Some of the known occupations and family details of the Bow Oath takers 1723: Part 2
Anne wife of John Heard marked 'A' at Crockerton Well, John signed on 24 September 1723. In total four family members went to Crockerton, the three males all signing. We know that John was buried on 23 January 1739 and that he was a glazier along with his relative Soloman, buried February 1788 (possibly his son). Soloman Heard also signed and examined the church accounts and was paid on separate occasion for mending and re-glazing windows in the church and church house. A Soloman Heard is recorded as churchwarden in 1710 and 1711. The name of Heard is still current in the village of Bow.
William Lake signed at Exeter Castle on 11 December 1723, 25 December being the deadline for signing. William was a butcher by trade and also a churchwarden in 1721
Isaac Langbridge marked 'L' at Crockerton Well on 24 September 1723. Isaac was a thatcher by trade being paid 8 shillings in 1722 for thatching over the chapel. That same year he also examined and signed the church accounts.
Daniel Marden marked 'M' at Exeter Castle in December 1723. We may infer from church account payments to him that he was a courier of sorts. He was paid for carrying the church bible and bringing home 'Common Prayer Book' also for carriage of a bag of lime for washing the church, 2 shillings and 6 pence.
Robert Parish marked 'P' at Crockerton Well on 24 September 1723. Robert was a builder, as records show he was paid for work on the chapel, and chapel chimney. He also paid his rent to the churchwardens for 1721/23/23/29.
Samuel Pitts signed his name at Crockerton Well on the 24 September and was the churchwarden for 1723 and 1724. The churchwarden's accounts give a sum of 12 shillings paid to Samuel Pitts for 400 shindles. This suggests that Samuel was also in the construction business. A number of the Pitts are mentioned as churchwardens from 1662 to 1723.
For the Rowden family we have four members listed. George, who marked 'R' at Crocketon Well on the 24 September 1723. From records it shows that a George Rowden son of Mark Rowden was baptised in February 1692. He would have been 31 years old at the time of signing. The churchwardens' accounts show he was paid 5 shillings for the carriage of sandstone for Bow church. A John Rowden who did not sign, was paid 2 shillings and 6 pence for sewing the lace around the communion cloth. Perhaps he was a tailor? A Richard Rowden, who also did not sign, was paid one shilling for mending the church gate.
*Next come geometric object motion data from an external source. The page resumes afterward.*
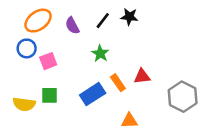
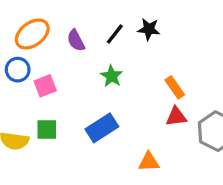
red triangle: (142, 76) -> (176, 117), moved
orange rectangle: (118, 83) -> (175, 87), moved

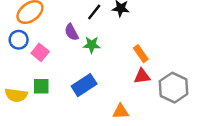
purple semicircle: (76, 40) -> (72, 32), moved
green star: (112, 76) -> (92, 45), turned -30
pink square: (45, 86) -> (40, 52), turned -30

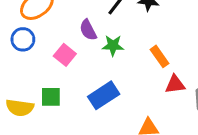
pink square: (40, 52) -> (65, 55), moved
orange rectangle: (141, 54) -> (160, 56), moved

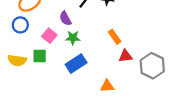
green star: (113, 46) -> (73, 38), moved
green square: (51, 97) -> (40, 56), moved
yellow semicircle: (20, 108) -> (17, 60), moved

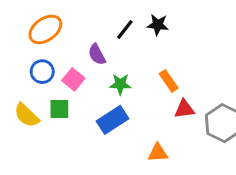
blue circle: (20, 25) -> (42, 72), moved
green star: (73, 38) -> (120, 84), moved
yellow semicircle: (17, 60) -> (27, 115), turned 36

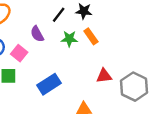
orange rectangle: (169, 81) -> (91, 36), moved
green star: (120, 84) -> (69, 39), moved

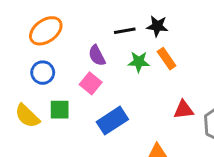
black line: (59, 15) -> (125, 31), turned 42
pink square: (19, 53) -> (91, 83), moved

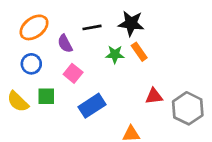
black star: (157, 26) -> (131, 23), size x1.4
black line: (125, 31) -> (92, 27), moved
purple semicircle: (97, 56) -> (65, 44), moved

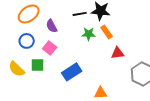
black line: (92, 27) -> (80, 14), moved
pink square: (73, 73) -> (50, 48), moved
red triangle: (154, 96) -> (118, 53), moved

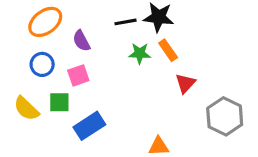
pink square: (50, 48) -> (78, 75), turned 32
red triangle: (118, 53) -> (185, 83), turned -40
blue rectangle: (72, 72) -> (89, 126), moved

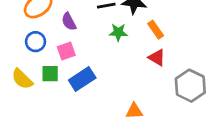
orange rectangle: (168, 50) -> (156, 30), moved
red triangle: (185, 83) -> (157, 58), turned -42
blue rectangle: (89, 126) -> (82, 79), moved

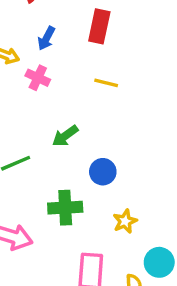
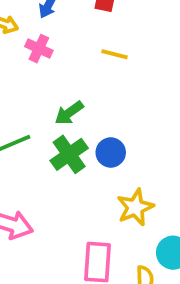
green cross: (65, 208) -> (69, 154), moved, turned -32
yellow star: (125, 221) -> (135, 207), size x1.4

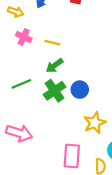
pink cross: (39, 49) -> (24, 37), moved
yellow line: (114, 54) -> (52, 43), moved

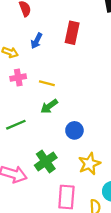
pink cross: (24, 37) -> (18, 78), turned -35
green cross: (55, 91) -> (46, 161), moved

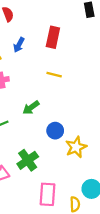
yellow line: (47, 83) -> (54, 75), moved
yellow star: (89, 164) -> (76, 147), moved

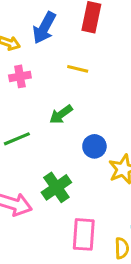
blue arrow: (19, 45) -> (44, 28), size x1.5
yellow line: (54, 75) -> (78, 69), moved

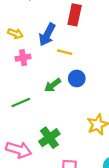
blue arrow: (44, 28) -> (47, 35), moved
blue circle: (94, 146) -> (77, 78), moved

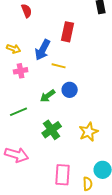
green cross: (49, 138) -> (52, 130), moved

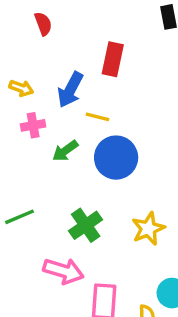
blue circle: (70, 90) -> (116, 158), size x1.6
green arrow: (48, 96) -> (65, 151), moved
green line: (19, 112) -> (20, 217), moved
pink arrow: (17, 155) -> (64, 271), moved

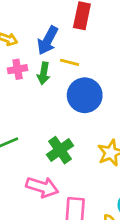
green arrow: (65, 151) -> (44, 73), moved, turned -45

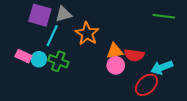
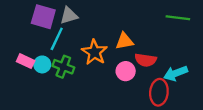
orange star: (87, 34) -> (94, 52), moved
orange triangle: (115, 51) -> (124, 41), moved
red ellipse: (146, 85) -> (159, 92), turned -40

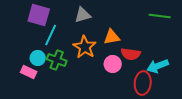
gray triangle: (69, 16) -> (83, 15), moved
pink rectangle: (26, 61) -> (29, 72), moved

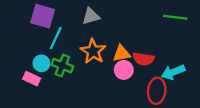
orange triangle: (112, 37) -> (122, 53), moved

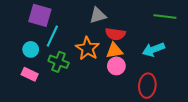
gray triangle: (91, 16) -> (98, 15), moved
red semicircle: (144, 59) -> (115, 34), moved
cyan circle: (41, 63) -> (31, 49), moved
cyan arrow: (173, 72) -> (154, 49), moved

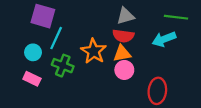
gray triangle: (98, 15) -> (125, 16), moved
cyan arrow: (154, 49) -> (164, 39), moved

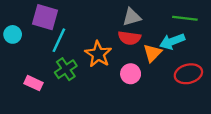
cyan circle: (33, 52) -> (13, 34), moved
orange triangle: (122, 53) -> (153, 53), moved, turned -36
green cross: (63, 66) -> (66, 69), turned 35
red ellipse: (157, 91) -> (188, 74), moved, turned 70

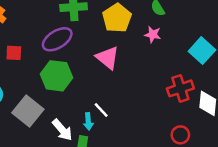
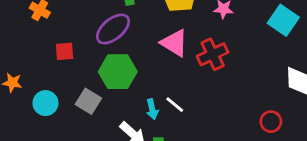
red cross: (180, 88) -> (213, 54), moved
gray square: (28, 111) -> (88, 101), moved, size x0.7
cyan arrow: (88, 121) -> (152, 109), moved

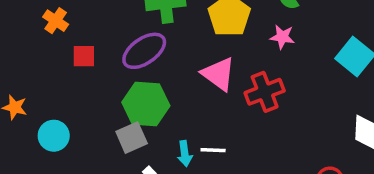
red square: (64, 51) -> (84, 56), moved
gray square: (88, 101) -> (132, 138), moved, turned 30
white line: (175, 105) -> (213, 150), turned -42

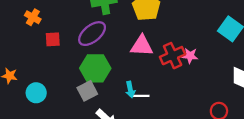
pink star: (282, 37) -> (190, 56), moved
pink triangle: (219, 74) -> (142, 46), turned -30
cyan arrow: (185, 154) -> (130, 90), moved

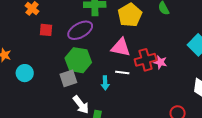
white line: (141, 96) -> (122, 73), moved

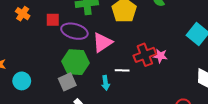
red square: (46, 30) -> (53, 20), moved
purple ellipse: (80, 30) -> (74, 31), turned 50
pink triangle: (121, 47) -> (102, 43), moved, turned -40

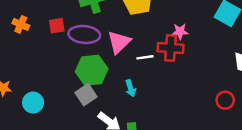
red cross: (145, 55) -> (171, 48), turned 35
pink star: (160, 56) -> (180, 32), moved
white line: (122, 70) -> (145, 57), moved

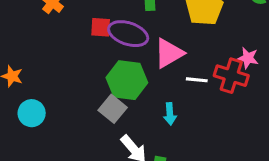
red square: (57, 26) -> (101, 27), moved
gray square: (86, 95) -> (113, 109), turned -30
cyan circle: (33, 103) -> (32, 113), moved

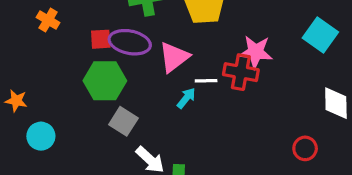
pink star: (248, 58) -> (256, 52), size x1.5
green hexagon: (127, 80) -> (105, 81), moved
cyan arrow: (170, 114) -> (186, 98), moved, turned -130

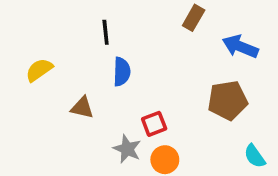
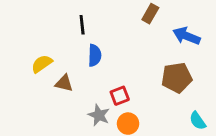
yellow semicircle: (39, 70) -> (42, 64), moved

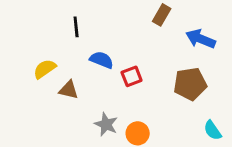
black line: (82, 25) -> (76, 27), moved
blue semicircle: (95, 55) -> (102, 60), turned -70
red square: (120, 96) -> (132, 76), moved

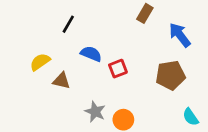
black line: (76, 27) -> (68, 24), turned 36
blue arrow: (201, 39) -> (180, 35), turned 30

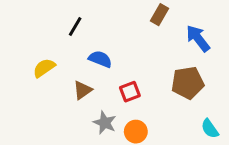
red square: (118, 69) -> (130, 92), moved
brown triangle: (61, 81) -> (83, 90), moved, turned -48

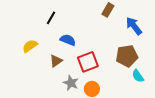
red square: (130, 92) -> (88, 62), size x1.5
cyan semicircle: (210, 129) -> (138, 76), moved

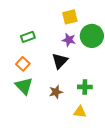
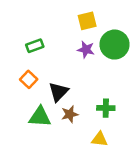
black triangle: (60, 61) -> (58, 92), moved
green triangle: (24, 86) -> (40, 117), moved, turned -42

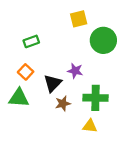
purple star: (86, 50) -> (75, 71), moved
green cross: (106, 108) -> (95, 98), size x1.5
green triangle: (40, 117) -> (19, 98), moved

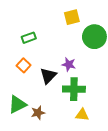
green triangle: (19, 98) -> (17, 104), moved, turned -30
green cross: (95, 98) -> (74, 89), moved
brown star: (63, 103) -> (38, 113), moved

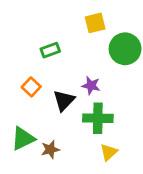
green rectangle: (29, 38) -> (50, 50), moved
yellow triangle: (82, 115) -> (109, 152), turned -48

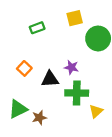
green rectangle: (50, 50) -> (37, 28), moved
black triangle: (64, 100) -> (50, 79), turned 42
yellow triangle: (109, 152) -> (96, 111), moved

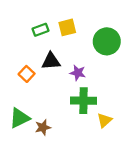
yellow square: (75, 18) -> (67, 27), moved
black triangle: (50, 79) -> (51, 61), moved

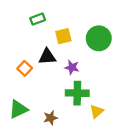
yellow square: (67, 27) -> (63, 36), moved
green rectangle: (41, 30) -> (38, 19), moved
brown star: (43, 127) -> (50, 118), moved

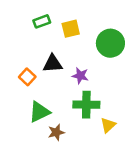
yellow square: (63, 36) -> (71, 29), moved
green triangle: (18, 109) -> (39, 112), moved

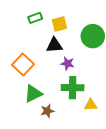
black triangle: (53, 64) -> (54, 45), moved
orange square: (27, 77) -> (23, 64), size x1.5
yellow triangle: (108, 125) -> (91, 105), turned 40

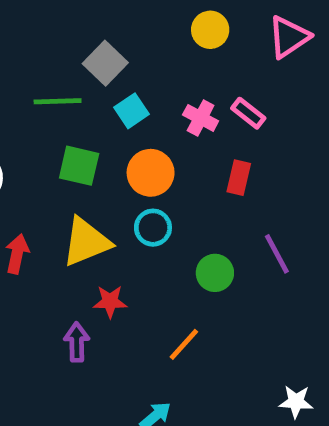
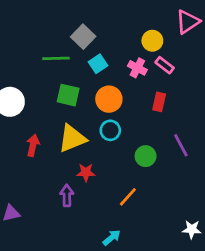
yellow circle: (210, 30) -> (152, 41), moved

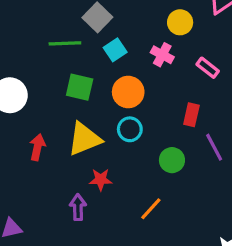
pink rectangle: (165, 65) -> (208, 68), moved
red rectangle: (159, 102) -> (191, 115), moved

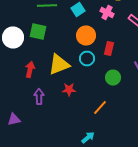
green square: (80, 87) -> (38, 32), moved
red rectangle: (191, 115) -> (109, 48), moved
purple arrow: (78, 207) -> (39, 96), moved

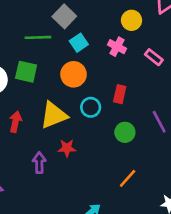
orange circle: (86, 36) -> (74, 74), moved
purple arrow: (39, 96) -> (39, 163), moved
orange line: (100, 108) -> (128, 178), moved

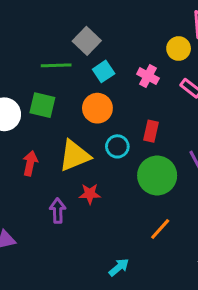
yellow circle: (131, 20) -> (179, 49), moved
green circle: (125, 132) -> (157, 175), size x1.6

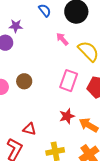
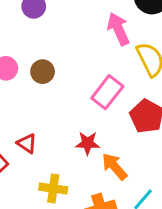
pink arrow: (62, 39) -> (118, 29), size x1.5

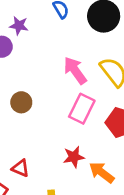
pink arrow: (118, 29) -> (75, 70), moved

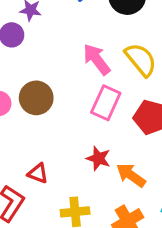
brown circle: (21, 102) -> (36, 98), size x1.4
red star: (74, 157) -> (98, 158), turned 30

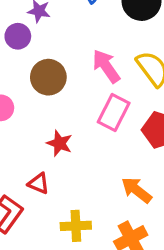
brown circle: (36, 98) -> (48, 77), moved
red star: (98, 158) -> (59, 143), moved

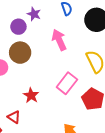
pink arrow: (106, 66) -> (59, 40), moved
brown circle: (48, 77) -> (20, 53), moved

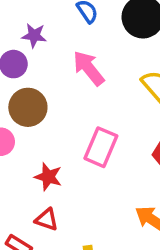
pink rectangle: (67, 83) -> (101, 147), moved
red star: (31, 95) -> (48, 177), moved

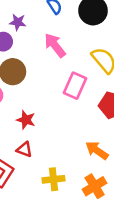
pink rectangle: (101, 147) -> (75, 86), moved

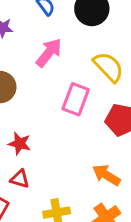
pink arrow: (55, 45) -> (49, 53), turned 80

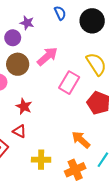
pink arrow: (49, 53) -> (47, 56), moved

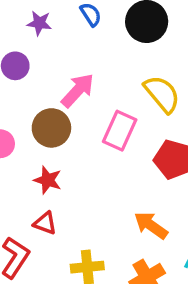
purple star: (27, 23) -> (39, 23), moved
brown circle: (18, 64) -> (51, 128), moved

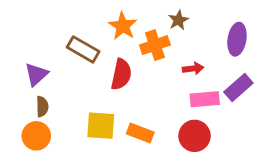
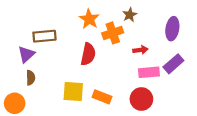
brown rectangle: (83, 49) -> (44, 36), moved, turned -35
orange circle: (36, 136) -> (15, 103), moved

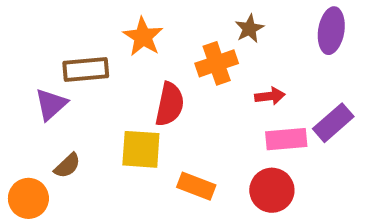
orange star: (89, 19) -> (143, 37), moved
purple ellipse: (172, 29) -> (331, 31), moved
brown semicircle: (31, 78) -> (67, 166), moved, turned 48
yellow square: (73, 92) -> (141, 149), moved

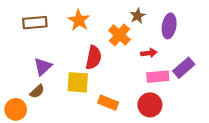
purple ellipse: (331, 31) -> (169, 26), moved
orange cross: (217, 63) -> (119, 35), turned -30
brown rectangle: (86, 69) -> (35, 23), moved
purple triangle: (51, 104) -> (43, 67), moved

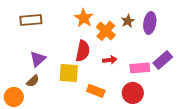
brown star: (138, 16) -> (128, 21), moved
orange star: (79, 20) -> (84, 18), moved
red arrow: (149, 53) -> (110, 60), moved

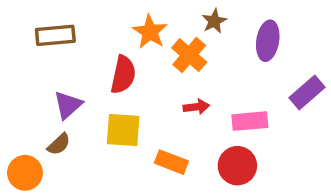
brown star: (128, 21) -> (214, 21), moved
red semicircle: (83, 51) -> (123, 75), moved
purple rectangle: (163, 60) -> (307, 92), moved

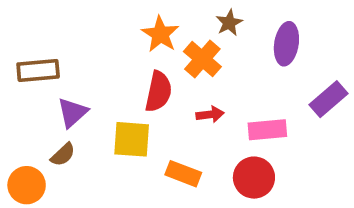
brown rectangle: (55, 35) -> (38, 71), moved
red semicircle: (123, 75) -> (158, 92), moved

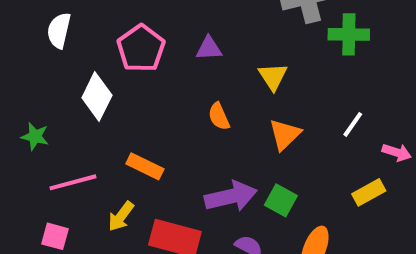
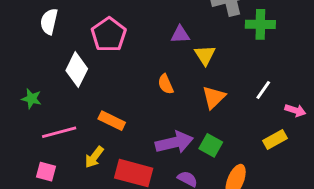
purple triangle: (209, 48) -> (180, 35), moved

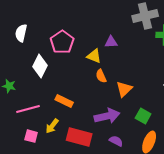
yellow triangle: (205, 55) -> (94, 56), moved, turned -35
orange triangle: (214, 97) -> (124, 89), moved
green square: (211, 145) -> (143, 116), moved
pink square: (46, 172) -> (31, 136), moved

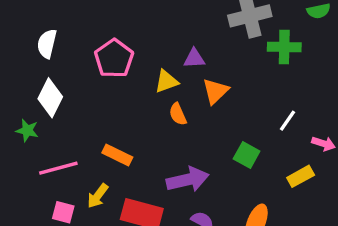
yellow triangle: (94, 56) -> (166, 81), turned -42
white diamond: (40, 66) -> (50, 98), moved
orange triangle: (124, 89) -> (215, 91), moved
green square: (143, 116) -> (247, 155), moved

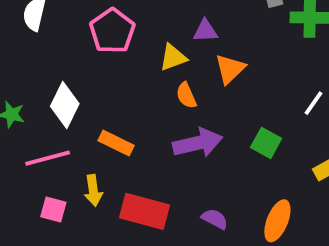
white diamond: (50, 98) -> (65, 105), moved
purple arrow: (188, 180) -> (198, 143), moved
yellow arrow: (98, 196) -> (93, 190), turned -45

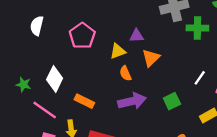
green square: (266, 143) -> (172, 101), turned 35
pink line: (48, 158) -> (45, 110), turned 50

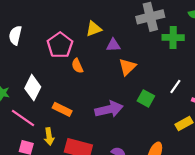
yellow triangle: (118, 51) -> (94, 29), moved
orange semicircle: (125, 73) -> (77, 66), moved
green square: (172, 101) -> (146, 98), moved, turned -35

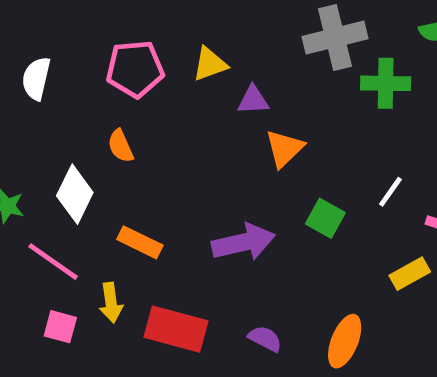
pink pentagon: (60, 45) -> (135, 69), moved, turned 30
orange semicircle: (77, 66) -> (121, 146), moved

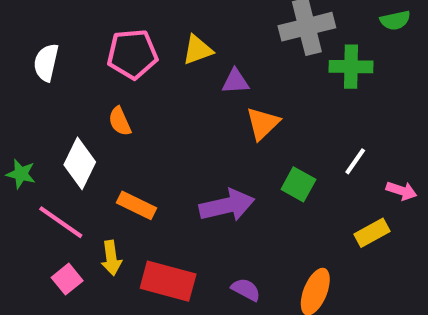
pink square: (60, 327) -> (67, 279), turned 36

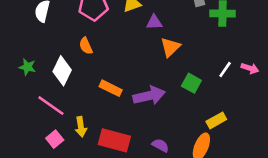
green star: (21, 174) -> (27, 67), moved
pink arrow: (401, 191) -> (250, 68), moved
orange rectangle: (137, 205) -> (111, 88), moved
yellow rectangle: (372, 233) -> (216, 120), moved

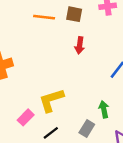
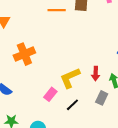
red arrow: (80, 45) -> (96, 74), moved

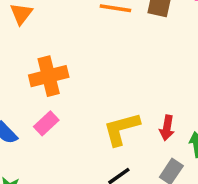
pink rectangle: (50, 94) -> (46, 123), moved

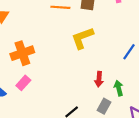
yellow L-shape: (121, 129) -> (82, 38), moved

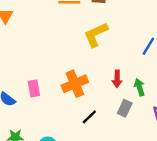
orange cross: (22, 53) -> (75, 84), moved
pink rectangle: (23, 83) -> (34, 88), turned -48

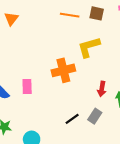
orange cross: (75, 84) -> (63, 70), moved
gray rectangle: (125, 108) -> (95, 116), moved

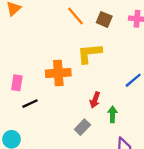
orange line: (70, 15) -> (75, 16), turned 30
black line: (72, 119) -> (30, 104), moved

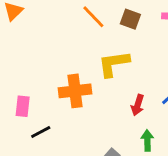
red arrow: (95, 100) -> (138, 105), moved

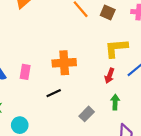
yellow L-shape: (114, 64) -> (116, 48), moved
black line: (41, 132) -> (54, 93), moved

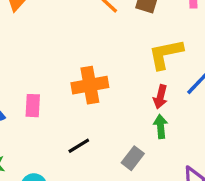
black line: (54, 93) -> (79, 146), moved
green arrow: (115, 102) -> (161, 126), moved

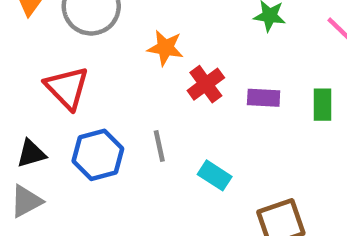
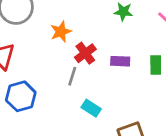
orange star: (165, 48) -> (61, 32), turned -30
gray line: (159, 146) -> (72, 76), moved, turned 30

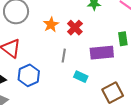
red cross: (85, 53) -> (75, 28), moved
purple rectangle: (120, 61) -> (102, 53), moved, size x1.6

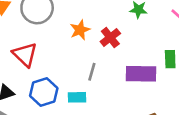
cyan rectangle: (81, 77) -> (77, 97), moved, turned -32

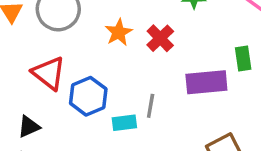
gray line: (92, 72) -> (151, 106), moved
blue hexagon: (44, 92) -> (88, 96), moved

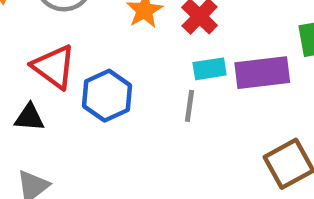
cyan rectangle: (124, 123) -> (210, 69), moved
black triangle: (29, 127) -> (29, 117), moved, turned 30

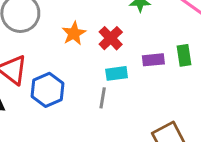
purple rectangle: (262, 73) -> (153, 60), moved, size x0.6

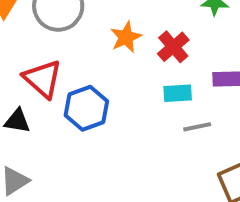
gray line: (103, 98) -> (197, 127), moved, turned 65

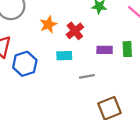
cyan rectangle: (178, 93) -> (64, 56), moved

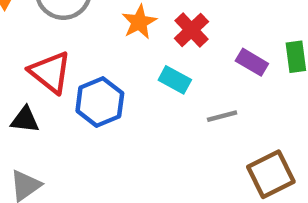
purple rectangle: (105, 50) -> (252, 62), turned 35
cyan rectangle: (64, 56) -> (175, 80), turned 35

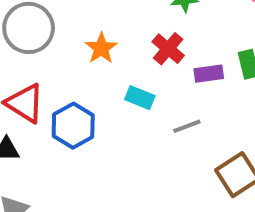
red cross: (191, 30) -> (168, 49), moved
purple rectangle: (252, 62) -> (209, 74), turned -32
Joseph Rowden was an innkeeper and signed at the Blue Anchor in Crediton on 21 October 1723. Of the remaining two entries it is tempting to think that Mark and Mary who both 'marked' at Exeter Castle on the same day, 5 December, were in fact married. Calculating from baptism and burial records they could have been in their mid fifties at the time of signing. Again, there are numerous mentions of the family name in old records indicating that it was a well established Bow name.
The Tozer family is well represented with six names on the list. Four signed at Exeter Castle, William marked 'T' on 4 December, a second William on 20 November 'marked'; a John Tozer who marked 'J' could have been the father of Samuel who signed and had been a churchwarden in 1706/08. There is a possibility that the second Samuel to have signed at Crockerton Well, (24 September) the group with most of the churchwardens, could have been the same man who later (20 November) travelled with members of his family to Exeter Castle. Many entries are found for the Tozer family but there are no references to two Samuels living at about the same time. The Tozers are an old Bow family and really need a whole section to themselves!
In a similar vein, William Western appears to come from a comfortably established family with various members being described as, Gent, yeoman, churchwarden and a bell in Nymet Tracy (Bow) church bears the name of a William Western as one of the donors. William was able to sign his name at the Crockerton Well gathering.